Marszałek Sejmu, Marek Kuchciński na spotkaniu z mieszkańcami wsi Koprzywnica w województwie świętokrzyskim stwierdził zaskakująco: - Codzienne wyżywienie kosztuje i my bierzemy to na siebie, ale chyba ktoś musi za to zapłacić. Choć szybko Kancelaria Sejmu opublikowała komunikat, w którym tłumaczyła, że "problem z pokryciem wydatków na posiłki dla osób protestujących nie polega na wysokości kwoty lub tym, że jako instytucja 'żałuje' środków (...) ale do rozstrzygnięcia są wyłącznie sprawy proceduralne, czyli prawo do wydatkowania środków publicznych na ten cel", to jednak mleko się rozlało. Cóż, posiadacz domu wartego 850 tys. zł, działki wartej 160 tys. zł i Hondy CRV (z 2012 roku) na co dzień raczej takimi rzeczami jak koszt wyżywienia się nie martwi.

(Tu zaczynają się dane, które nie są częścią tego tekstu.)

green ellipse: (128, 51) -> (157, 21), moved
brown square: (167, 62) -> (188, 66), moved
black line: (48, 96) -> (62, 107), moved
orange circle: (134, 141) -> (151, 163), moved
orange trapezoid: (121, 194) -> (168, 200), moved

Krystyna Pawłowicz najpierw zasugerowała, że przez protestujących w Sejmie nieładnie pachnie, po czym uderzyła w jedną z matek oraz posłankę ich wspierającą, pisząc: - Wielgus,Hartwich! Za wasze zachowanie płacą skrajnymi emocjami wasi podopieczni,zabijacie ich cholerne egoistki! Możemy domniemywać, że posiadaczka 75 tys. zł oszczędności oraz dwóch mieszkań (wartych łącznie ok. 750 tys. zł) pachnie zjawiskowo zawsze i wszędzie.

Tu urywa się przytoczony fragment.